▸ **Work item**: Of the lines below, copy those that hold the word "Sihga".

--

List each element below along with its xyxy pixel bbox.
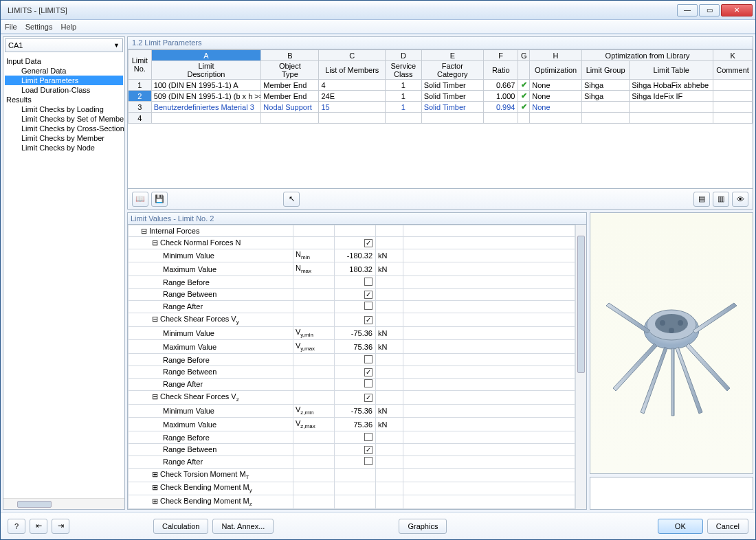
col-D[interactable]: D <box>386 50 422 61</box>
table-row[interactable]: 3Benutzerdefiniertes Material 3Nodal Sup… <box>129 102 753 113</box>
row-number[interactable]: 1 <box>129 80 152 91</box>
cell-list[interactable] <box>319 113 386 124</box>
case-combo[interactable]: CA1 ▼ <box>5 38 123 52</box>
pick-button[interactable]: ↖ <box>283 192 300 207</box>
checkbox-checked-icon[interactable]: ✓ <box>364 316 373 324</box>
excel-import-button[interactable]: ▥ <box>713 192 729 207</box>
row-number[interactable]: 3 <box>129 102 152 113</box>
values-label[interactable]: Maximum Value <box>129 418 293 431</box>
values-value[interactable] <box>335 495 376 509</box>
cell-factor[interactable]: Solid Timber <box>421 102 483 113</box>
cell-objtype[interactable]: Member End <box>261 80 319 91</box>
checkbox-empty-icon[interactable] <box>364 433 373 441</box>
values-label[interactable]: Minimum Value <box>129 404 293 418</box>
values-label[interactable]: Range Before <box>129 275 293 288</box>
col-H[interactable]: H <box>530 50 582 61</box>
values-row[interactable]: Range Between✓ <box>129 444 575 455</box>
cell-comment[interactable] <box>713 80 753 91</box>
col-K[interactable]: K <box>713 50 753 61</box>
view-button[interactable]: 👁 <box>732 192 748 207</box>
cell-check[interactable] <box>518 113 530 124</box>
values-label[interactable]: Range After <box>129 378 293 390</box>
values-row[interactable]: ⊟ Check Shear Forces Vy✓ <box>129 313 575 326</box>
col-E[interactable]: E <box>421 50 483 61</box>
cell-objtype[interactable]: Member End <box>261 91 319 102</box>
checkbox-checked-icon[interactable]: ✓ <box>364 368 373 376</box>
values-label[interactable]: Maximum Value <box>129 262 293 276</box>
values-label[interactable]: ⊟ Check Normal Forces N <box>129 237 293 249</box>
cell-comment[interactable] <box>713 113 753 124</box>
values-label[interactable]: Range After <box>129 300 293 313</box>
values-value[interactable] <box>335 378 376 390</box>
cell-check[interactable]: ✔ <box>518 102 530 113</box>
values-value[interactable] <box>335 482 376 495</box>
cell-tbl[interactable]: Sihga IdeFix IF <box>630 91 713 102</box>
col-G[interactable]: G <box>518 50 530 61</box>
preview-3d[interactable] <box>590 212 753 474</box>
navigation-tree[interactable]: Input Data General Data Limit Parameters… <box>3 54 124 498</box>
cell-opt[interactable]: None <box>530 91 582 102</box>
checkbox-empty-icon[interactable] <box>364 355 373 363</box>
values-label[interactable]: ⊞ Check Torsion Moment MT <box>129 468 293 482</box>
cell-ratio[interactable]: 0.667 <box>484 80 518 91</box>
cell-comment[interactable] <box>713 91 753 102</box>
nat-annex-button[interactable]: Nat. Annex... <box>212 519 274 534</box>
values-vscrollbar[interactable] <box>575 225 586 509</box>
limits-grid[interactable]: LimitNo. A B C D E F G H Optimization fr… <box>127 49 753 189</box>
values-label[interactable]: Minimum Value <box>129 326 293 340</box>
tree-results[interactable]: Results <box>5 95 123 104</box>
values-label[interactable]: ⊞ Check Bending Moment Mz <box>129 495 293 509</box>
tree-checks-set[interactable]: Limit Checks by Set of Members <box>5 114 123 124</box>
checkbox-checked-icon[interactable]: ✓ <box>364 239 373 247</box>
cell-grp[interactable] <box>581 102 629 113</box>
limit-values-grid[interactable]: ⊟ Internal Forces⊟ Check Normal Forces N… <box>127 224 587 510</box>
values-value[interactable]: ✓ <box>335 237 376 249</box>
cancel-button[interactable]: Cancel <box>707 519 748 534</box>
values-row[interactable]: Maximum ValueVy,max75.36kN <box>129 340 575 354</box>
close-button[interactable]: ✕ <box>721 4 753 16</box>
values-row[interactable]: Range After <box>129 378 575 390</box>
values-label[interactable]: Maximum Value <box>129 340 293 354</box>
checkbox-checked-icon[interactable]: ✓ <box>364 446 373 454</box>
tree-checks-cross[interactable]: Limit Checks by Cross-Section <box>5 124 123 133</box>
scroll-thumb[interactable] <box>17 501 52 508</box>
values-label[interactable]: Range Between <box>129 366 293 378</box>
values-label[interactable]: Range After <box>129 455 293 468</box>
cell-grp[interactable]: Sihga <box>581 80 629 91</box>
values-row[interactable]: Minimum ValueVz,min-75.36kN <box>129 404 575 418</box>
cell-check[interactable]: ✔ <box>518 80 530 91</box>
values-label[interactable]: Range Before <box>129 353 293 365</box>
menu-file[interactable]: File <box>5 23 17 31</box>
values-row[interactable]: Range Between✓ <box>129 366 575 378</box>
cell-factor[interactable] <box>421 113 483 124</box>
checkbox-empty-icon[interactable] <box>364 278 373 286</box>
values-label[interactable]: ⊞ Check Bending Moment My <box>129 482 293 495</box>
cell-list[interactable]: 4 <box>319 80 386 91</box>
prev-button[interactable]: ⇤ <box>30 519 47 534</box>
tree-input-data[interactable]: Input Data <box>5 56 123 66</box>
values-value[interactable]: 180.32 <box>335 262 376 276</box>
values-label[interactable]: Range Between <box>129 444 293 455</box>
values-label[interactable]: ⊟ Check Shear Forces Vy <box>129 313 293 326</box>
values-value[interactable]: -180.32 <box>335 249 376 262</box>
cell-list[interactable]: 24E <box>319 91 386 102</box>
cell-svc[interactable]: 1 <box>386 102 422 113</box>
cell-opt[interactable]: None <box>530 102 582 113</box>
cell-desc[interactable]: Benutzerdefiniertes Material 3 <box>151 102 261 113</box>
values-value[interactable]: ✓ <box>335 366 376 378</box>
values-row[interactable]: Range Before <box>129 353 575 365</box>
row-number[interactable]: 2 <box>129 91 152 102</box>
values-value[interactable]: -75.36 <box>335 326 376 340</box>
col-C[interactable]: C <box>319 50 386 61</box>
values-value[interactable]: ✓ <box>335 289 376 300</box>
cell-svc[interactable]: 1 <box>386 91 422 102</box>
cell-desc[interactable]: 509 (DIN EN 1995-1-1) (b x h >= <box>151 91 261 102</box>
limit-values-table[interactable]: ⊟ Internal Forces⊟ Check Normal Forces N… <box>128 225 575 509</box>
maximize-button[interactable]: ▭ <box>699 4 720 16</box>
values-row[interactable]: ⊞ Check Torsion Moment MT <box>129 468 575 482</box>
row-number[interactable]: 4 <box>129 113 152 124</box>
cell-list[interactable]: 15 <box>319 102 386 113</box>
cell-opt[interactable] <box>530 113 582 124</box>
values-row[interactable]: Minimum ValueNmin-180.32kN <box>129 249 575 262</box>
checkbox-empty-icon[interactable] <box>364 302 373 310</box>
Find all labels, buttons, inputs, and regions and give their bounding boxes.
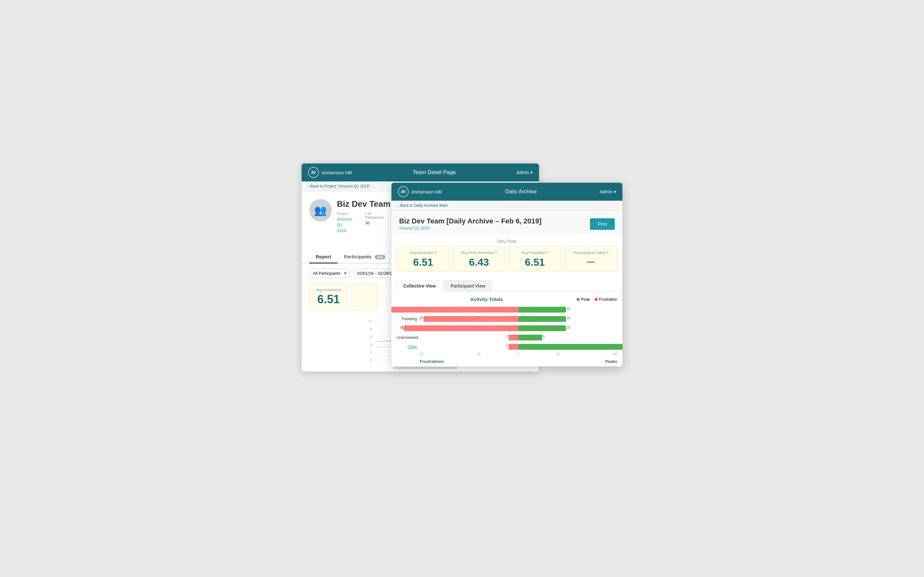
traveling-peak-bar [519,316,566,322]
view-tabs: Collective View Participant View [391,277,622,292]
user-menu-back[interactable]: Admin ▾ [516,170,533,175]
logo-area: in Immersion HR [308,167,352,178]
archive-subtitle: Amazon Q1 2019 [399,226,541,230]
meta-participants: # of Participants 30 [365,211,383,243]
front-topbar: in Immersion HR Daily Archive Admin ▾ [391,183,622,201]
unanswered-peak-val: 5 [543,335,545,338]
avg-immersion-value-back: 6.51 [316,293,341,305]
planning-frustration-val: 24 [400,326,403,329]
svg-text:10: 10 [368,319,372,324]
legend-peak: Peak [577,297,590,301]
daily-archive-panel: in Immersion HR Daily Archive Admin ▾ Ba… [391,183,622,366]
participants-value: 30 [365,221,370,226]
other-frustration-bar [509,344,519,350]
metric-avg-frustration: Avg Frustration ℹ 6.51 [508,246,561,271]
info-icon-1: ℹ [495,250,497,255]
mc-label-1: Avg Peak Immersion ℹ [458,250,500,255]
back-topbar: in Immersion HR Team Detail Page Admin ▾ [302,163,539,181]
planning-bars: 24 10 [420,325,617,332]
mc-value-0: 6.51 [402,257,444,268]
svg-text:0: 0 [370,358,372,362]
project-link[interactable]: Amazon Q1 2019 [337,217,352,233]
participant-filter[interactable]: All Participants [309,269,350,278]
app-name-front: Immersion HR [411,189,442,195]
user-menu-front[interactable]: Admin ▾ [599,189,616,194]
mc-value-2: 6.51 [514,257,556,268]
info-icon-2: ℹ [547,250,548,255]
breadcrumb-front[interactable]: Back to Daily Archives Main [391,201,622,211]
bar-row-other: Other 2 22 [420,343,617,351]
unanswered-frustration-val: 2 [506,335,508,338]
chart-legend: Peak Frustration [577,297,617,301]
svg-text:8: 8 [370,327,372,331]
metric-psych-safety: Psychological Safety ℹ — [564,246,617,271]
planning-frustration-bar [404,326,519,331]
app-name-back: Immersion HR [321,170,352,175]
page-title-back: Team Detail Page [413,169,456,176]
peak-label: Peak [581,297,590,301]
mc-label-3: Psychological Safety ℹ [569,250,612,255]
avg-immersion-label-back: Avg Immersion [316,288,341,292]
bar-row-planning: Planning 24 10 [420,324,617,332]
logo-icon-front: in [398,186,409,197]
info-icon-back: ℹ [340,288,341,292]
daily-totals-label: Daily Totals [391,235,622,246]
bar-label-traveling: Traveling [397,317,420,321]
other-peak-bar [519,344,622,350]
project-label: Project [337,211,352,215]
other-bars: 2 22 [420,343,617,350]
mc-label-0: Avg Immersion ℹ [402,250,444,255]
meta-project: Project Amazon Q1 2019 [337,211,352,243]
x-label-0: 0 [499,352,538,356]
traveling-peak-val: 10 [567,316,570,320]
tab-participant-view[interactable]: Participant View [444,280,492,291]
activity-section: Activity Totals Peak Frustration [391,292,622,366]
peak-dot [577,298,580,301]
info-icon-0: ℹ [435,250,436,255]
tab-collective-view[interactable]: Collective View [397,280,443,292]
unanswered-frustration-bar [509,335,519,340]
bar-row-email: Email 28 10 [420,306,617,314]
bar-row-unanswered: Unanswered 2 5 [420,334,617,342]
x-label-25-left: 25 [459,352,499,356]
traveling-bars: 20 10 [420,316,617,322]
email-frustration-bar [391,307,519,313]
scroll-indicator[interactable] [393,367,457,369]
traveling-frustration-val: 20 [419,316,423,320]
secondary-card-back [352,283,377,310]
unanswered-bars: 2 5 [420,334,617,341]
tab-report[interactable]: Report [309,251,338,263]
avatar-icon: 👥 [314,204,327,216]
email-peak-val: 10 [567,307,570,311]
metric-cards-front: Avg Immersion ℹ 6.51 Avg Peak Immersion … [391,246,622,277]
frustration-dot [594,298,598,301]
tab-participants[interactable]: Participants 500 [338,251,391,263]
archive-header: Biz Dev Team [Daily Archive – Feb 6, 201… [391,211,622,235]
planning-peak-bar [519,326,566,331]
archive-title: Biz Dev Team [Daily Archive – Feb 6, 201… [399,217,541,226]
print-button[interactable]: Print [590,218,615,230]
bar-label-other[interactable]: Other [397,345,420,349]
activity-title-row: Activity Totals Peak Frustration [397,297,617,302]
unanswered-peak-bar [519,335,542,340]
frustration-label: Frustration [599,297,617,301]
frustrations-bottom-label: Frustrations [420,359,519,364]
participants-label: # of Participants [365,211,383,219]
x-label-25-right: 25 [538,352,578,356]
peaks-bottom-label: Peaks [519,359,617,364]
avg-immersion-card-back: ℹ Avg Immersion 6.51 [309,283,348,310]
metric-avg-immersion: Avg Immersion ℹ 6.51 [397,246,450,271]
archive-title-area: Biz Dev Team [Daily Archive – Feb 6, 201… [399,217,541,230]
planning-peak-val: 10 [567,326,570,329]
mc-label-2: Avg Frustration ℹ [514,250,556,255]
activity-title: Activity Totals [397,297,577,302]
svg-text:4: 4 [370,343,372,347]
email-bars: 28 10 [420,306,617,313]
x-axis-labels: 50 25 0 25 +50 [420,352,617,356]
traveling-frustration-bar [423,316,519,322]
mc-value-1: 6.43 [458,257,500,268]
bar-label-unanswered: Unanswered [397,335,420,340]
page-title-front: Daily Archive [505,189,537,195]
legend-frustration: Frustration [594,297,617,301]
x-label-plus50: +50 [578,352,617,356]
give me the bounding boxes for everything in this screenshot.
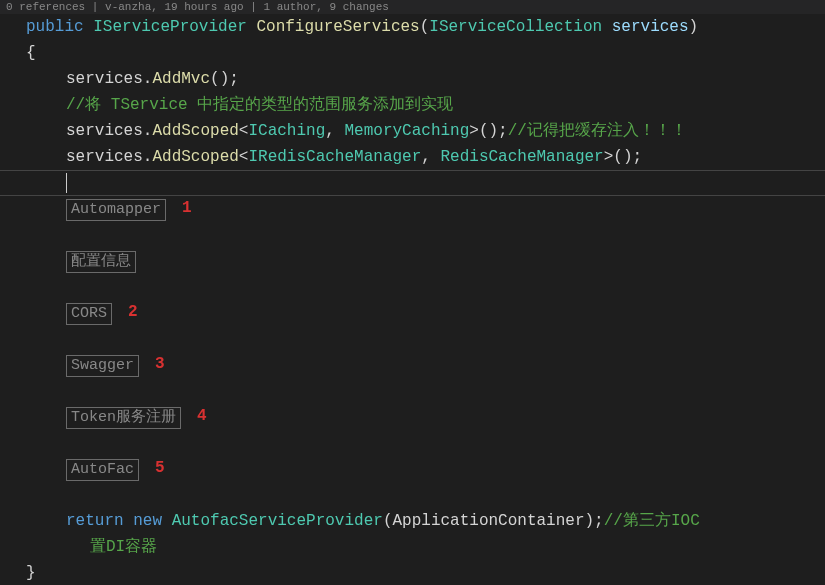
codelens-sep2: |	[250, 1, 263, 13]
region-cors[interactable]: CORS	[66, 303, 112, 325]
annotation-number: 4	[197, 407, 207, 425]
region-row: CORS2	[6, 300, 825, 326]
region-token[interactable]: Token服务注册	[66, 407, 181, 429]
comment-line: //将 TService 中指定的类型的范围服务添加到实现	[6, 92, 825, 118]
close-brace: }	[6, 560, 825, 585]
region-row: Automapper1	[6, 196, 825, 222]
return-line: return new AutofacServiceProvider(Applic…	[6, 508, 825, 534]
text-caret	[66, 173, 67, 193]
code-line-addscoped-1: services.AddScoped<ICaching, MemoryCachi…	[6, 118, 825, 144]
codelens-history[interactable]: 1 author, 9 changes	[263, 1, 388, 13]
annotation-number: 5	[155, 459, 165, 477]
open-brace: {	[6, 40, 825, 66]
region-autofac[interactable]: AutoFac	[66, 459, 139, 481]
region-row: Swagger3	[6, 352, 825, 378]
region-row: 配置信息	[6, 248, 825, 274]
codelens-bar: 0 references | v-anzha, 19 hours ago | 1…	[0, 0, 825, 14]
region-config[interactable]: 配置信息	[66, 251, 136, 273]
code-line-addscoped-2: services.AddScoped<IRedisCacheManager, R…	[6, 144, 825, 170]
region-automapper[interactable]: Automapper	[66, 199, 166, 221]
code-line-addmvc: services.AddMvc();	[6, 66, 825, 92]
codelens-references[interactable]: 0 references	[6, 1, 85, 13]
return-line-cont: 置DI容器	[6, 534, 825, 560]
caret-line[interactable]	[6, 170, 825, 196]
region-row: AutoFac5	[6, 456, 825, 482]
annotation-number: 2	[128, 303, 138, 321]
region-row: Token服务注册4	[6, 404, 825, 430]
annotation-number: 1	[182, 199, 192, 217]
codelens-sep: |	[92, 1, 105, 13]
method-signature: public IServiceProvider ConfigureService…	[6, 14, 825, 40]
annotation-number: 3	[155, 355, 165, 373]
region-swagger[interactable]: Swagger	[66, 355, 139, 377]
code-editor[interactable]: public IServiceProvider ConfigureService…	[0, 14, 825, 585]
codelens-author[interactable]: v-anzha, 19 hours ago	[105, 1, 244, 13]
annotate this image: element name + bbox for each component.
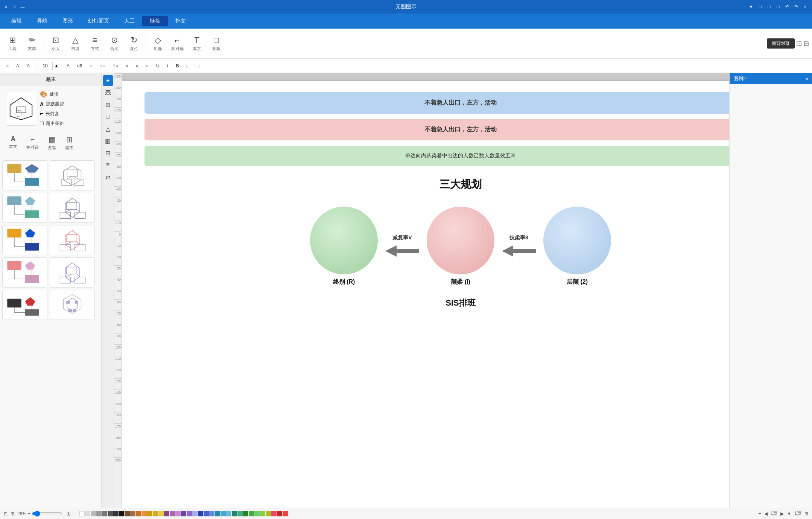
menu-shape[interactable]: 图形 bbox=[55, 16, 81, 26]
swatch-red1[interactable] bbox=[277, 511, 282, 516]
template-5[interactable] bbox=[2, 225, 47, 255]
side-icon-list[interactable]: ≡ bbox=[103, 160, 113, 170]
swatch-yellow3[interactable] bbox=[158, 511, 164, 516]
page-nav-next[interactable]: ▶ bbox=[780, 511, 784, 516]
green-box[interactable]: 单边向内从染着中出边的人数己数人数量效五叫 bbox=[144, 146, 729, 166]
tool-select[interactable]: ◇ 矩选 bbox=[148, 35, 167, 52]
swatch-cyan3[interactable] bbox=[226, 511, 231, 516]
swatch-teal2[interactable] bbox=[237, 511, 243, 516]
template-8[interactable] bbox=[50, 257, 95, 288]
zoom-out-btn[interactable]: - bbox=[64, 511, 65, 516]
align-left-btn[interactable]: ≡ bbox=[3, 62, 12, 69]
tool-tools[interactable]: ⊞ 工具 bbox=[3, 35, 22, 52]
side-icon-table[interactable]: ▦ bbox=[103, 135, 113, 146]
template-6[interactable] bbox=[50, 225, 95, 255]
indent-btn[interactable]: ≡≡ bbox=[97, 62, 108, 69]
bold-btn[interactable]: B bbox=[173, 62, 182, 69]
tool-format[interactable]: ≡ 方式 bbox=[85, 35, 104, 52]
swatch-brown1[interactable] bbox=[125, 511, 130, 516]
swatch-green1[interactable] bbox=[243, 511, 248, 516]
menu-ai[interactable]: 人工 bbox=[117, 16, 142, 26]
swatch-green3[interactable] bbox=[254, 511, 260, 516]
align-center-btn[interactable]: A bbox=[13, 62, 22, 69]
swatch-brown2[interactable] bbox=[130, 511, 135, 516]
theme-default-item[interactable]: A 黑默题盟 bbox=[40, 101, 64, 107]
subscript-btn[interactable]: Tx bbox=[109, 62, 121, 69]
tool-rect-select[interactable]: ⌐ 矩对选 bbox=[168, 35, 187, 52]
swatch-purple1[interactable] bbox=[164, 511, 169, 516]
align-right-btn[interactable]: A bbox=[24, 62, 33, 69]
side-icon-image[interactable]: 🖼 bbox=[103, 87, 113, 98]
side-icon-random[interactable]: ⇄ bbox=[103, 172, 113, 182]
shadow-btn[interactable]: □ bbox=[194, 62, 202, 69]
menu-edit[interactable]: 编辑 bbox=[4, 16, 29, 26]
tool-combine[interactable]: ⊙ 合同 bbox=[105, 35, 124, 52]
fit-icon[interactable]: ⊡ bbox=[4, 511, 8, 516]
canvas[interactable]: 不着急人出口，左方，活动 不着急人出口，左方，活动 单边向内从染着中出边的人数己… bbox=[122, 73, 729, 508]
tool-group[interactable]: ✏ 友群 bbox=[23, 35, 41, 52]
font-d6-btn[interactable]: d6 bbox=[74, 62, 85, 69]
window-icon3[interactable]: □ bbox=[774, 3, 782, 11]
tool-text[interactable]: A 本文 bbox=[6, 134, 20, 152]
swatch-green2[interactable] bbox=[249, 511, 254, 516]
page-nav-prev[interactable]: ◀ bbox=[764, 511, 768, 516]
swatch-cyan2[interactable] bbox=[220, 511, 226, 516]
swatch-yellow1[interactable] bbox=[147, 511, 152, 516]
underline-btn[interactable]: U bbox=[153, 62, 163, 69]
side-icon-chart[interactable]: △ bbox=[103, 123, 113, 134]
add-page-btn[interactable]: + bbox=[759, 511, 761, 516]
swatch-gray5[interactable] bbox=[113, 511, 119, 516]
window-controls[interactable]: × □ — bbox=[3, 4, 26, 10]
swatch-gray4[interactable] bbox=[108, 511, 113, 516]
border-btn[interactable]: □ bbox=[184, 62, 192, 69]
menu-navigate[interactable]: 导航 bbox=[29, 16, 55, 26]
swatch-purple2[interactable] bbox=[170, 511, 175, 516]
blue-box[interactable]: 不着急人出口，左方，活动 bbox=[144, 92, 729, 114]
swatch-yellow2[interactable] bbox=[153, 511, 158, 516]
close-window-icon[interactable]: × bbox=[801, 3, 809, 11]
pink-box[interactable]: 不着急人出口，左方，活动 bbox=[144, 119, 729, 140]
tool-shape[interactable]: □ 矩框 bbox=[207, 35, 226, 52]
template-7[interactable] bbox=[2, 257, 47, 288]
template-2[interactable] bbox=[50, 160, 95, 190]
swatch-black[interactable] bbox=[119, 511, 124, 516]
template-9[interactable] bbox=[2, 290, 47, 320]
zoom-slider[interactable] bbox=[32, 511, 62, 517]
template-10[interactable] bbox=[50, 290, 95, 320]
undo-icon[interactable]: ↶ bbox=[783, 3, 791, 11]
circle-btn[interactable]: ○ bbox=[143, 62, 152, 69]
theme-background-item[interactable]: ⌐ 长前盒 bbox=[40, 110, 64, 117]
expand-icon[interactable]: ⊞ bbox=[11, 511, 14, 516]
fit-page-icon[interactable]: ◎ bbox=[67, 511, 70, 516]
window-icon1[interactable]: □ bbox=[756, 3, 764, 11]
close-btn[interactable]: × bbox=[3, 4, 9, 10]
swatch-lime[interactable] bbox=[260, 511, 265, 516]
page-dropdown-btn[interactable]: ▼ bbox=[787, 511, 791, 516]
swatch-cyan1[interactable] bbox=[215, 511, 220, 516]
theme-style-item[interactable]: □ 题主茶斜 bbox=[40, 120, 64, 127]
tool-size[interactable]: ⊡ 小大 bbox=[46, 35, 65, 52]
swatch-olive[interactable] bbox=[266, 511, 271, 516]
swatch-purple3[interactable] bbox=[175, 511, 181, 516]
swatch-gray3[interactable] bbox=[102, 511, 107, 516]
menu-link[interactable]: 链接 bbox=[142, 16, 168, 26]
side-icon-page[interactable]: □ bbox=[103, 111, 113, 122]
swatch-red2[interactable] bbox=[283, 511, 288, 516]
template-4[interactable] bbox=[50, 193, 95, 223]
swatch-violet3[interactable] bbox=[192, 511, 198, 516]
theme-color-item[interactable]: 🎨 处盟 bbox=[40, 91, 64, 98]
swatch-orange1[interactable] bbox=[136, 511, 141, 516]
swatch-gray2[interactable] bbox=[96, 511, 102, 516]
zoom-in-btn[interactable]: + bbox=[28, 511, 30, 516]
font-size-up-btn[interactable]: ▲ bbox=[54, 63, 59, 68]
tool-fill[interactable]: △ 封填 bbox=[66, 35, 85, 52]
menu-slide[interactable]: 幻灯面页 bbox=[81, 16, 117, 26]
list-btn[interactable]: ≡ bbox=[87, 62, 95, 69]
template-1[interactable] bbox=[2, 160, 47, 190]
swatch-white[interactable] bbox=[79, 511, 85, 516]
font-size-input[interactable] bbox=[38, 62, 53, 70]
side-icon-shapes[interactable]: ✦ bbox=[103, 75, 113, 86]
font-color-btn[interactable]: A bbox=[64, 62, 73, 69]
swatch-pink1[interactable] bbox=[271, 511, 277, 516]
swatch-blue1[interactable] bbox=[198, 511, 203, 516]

--

▸ **Exercise response**:
cell-tbl[interactable]: Sihga IdeFix IF <box>630 91 713 102</box>
cell-grp[interactable]: Sihga <box>581 80 629 91</box>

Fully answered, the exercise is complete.